• [WORK TO COMPLETE]
The expected answer holds every line from the first line of the data below through the line containing "на ID на оддел", exactly as written, and no other line.

....

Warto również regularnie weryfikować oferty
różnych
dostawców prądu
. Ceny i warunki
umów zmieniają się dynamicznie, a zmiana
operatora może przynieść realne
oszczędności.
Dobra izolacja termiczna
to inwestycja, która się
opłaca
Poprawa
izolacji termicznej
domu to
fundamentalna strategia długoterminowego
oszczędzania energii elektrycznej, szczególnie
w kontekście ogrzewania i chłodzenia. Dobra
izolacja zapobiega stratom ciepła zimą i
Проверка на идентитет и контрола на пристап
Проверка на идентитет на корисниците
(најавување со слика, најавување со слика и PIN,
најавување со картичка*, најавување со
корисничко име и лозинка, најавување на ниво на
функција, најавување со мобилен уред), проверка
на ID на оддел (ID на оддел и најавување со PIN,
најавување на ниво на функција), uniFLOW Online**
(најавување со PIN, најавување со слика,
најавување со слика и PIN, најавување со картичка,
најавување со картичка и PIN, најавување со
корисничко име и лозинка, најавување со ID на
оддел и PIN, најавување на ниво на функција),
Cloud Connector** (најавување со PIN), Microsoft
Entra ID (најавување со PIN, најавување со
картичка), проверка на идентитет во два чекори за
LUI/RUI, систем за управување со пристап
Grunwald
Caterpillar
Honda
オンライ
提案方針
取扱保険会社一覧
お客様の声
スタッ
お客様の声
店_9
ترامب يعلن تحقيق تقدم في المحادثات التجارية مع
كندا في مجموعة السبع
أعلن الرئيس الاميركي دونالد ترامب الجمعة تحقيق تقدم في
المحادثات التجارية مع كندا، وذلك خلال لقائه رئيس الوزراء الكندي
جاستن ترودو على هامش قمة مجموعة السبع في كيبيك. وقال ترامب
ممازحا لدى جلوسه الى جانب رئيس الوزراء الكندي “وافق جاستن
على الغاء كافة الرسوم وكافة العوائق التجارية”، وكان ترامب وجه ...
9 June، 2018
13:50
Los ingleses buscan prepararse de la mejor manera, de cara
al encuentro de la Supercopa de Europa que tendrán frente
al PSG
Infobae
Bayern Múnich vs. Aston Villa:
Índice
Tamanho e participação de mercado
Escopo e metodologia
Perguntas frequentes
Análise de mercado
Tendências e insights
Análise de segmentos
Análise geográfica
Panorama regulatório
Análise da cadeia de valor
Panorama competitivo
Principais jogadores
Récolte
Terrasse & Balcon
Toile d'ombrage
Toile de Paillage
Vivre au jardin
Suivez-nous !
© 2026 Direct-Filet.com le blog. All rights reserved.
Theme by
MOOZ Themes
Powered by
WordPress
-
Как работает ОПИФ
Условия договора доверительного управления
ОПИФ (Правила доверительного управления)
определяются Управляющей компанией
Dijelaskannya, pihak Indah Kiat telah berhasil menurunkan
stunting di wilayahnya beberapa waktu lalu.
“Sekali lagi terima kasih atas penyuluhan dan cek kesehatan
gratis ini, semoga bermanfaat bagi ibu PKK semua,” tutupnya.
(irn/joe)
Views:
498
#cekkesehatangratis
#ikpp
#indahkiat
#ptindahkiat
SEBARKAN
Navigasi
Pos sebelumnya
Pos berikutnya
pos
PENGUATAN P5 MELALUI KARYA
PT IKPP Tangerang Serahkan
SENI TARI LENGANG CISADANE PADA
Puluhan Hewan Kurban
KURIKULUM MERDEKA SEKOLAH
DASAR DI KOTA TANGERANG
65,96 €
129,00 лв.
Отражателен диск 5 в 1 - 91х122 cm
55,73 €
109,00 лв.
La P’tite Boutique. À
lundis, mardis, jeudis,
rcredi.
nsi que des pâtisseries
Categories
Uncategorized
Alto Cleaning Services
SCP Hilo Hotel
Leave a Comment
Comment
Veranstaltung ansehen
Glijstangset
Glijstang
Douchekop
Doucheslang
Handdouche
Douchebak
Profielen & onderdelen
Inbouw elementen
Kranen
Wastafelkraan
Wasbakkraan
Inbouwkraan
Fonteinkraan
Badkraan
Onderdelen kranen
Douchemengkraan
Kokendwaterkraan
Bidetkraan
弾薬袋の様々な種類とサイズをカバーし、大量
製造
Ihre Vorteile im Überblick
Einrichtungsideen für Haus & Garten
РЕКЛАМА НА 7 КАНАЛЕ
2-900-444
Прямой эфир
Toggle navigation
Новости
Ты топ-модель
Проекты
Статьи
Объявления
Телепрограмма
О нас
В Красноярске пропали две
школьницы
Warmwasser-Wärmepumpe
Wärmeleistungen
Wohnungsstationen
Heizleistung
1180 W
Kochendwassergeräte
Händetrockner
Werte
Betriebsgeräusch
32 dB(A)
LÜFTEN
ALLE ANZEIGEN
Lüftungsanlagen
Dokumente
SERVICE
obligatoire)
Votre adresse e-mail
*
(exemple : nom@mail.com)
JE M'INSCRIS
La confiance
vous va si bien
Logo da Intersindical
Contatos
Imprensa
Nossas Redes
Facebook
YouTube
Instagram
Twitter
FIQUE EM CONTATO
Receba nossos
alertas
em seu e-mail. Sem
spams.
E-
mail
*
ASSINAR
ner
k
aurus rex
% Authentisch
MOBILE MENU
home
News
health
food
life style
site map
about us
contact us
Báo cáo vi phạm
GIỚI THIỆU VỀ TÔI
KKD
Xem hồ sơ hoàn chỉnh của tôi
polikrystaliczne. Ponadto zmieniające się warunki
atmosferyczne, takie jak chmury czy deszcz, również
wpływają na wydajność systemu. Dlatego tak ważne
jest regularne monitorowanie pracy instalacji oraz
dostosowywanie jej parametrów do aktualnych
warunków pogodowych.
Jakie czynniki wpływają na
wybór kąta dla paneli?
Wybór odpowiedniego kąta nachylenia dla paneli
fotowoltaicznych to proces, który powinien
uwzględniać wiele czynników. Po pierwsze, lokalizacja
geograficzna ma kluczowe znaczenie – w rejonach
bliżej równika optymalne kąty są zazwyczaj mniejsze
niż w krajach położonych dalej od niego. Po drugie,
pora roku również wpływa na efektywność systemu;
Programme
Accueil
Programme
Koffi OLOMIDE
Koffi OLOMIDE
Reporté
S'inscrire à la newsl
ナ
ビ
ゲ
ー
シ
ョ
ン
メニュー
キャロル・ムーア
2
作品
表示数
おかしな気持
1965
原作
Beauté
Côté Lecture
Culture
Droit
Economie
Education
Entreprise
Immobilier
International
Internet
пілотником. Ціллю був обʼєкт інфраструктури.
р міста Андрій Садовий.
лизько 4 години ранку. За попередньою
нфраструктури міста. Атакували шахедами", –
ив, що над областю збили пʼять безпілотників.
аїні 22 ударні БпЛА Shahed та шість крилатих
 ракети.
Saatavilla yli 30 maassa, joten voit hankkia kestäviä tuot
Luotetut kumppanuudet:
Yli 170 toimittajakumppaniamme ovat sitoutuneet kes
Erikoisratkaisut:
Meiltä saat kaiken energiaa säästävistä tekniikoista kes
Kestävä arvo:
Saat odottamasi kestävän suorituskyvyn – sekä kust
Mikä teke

....

• [SOLUTION TO THIS TASK]
Warto również regularnie weryfikować oferty
różnych
dostawców prądu
. Ceny i warunki
umów zmieniają się dynamicznie, a zmiana
operatora może przynieść realne
oszczędności.
Dobra izolacja termiczna
to inwestycja, która się
opłaca
Poprawa
izolacji termicznej
domu to
fundamentalna strategia długoterminowego
oszczędzania energii elektrycznej, szczególnie
w kontekście ogrzewania i chłodzenia. Dobra
izolacja zapobiega stratom ciepła zimą i
Проверка на идентитет и контрола на пристап
Проверка на идентитет на корисниците
(најавување со слика, најавување со слика и PIN,
најавување со картичка*, најавување со
корисничко име и лозинка, најавување на ниво на
функција, најавување со мобилен уред), проверка
на ID на оддел (ID на оддел и најавување со PIN,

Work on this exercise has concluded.